Sanihelp.it - Triste record per il nostro Paese: dal convegno 'Emergenza cancro - Fattori ambientali modificabili e stili di vita non corretti' (tenutosi recentemente alla Camera dei Deputati e organizzato dalla Società Italiana di Medicina Ambientale (SIMA) in collaborazione con Confassociazioni Ambiente) l'Italia risulta maglia nera in Europa per incidenza dei tumori in età pediatrica. Secondo gli ultimi dato forniti dal Ministero della Salute ciò che influisce di più nello stabilire questo primato negativo è l'inquinamento ambientale, tanto che nelle aree più contaminate della nostra penisola si è registrato un incremento di patologie tumorali intorno al 90% in soli 10 anni. In queste zone d'Italia massimamente diffusi sono il cancro alla tiroide, alla mammella e il mesotelioma, causati dalla esposizione a sostanze tossiche, quali diossina, amianto, petrolio, policlorobifenili e mercurio. Ma, come detto, l'allarme è soprattutto per i tumori dei bambini.

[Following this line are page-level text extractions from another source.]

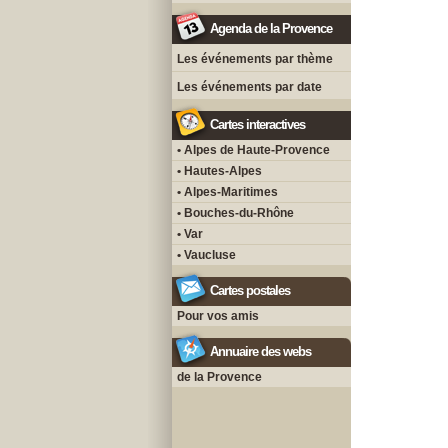
Agenda de la Provence
Les événements par thème
Les événements par date
Cartes interactives
• Alpes de Haute-Provence
• Hautes-Alpes
• Alpes-Maritimes
• Bouches-du-Rhône
• Var
• Vaucluse
Cartes postales
Pour vos amis
Annuaire des webs
de la Provence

Queste preoccupanti evidenze sono emerse da uno studio condotto, in 62 Paesi, dall'Agenzia Internazionale per la Ricerca sul Cancro (IARC), in collaborazione con l'Associazione Internazionale dei Registri del Cancro e pubblicato, nel 2017, su Lancet Oncology. Si evince che la maggiore incidenza di tumori si presenta nei bambini tra 0 e 14 anni e negli adolescenti tra i 15 e i 19 anni e specialmente nell'area del Sud Europa che comprende: Italia, Cipro, Malta, Croazia, Spagna e Portogallo. Anche l'ultimo rapporto 'SENTIERI (Studio Epidemiologico Nazionale dei Territori e degli Insediamenti Esposti a Rischio da Inquinamento)' a cura dell'Istituito Superiore di Sanità rileva un'emergenza cancro tra i più giovani. I dati raccolti nel periodo 2006-2013 in 28 dei 45 siti italiani maggiormente inquinati hanno sottolineato un incremento di tumori maligni del 9% nei soggetti tra 0 e 24 anni; registrando picchi del 50% per i linfomi Non-Hodgkin, del 62% per i sarcomi dei tessuti molli e del 66% per le leucemie mieloidi acute.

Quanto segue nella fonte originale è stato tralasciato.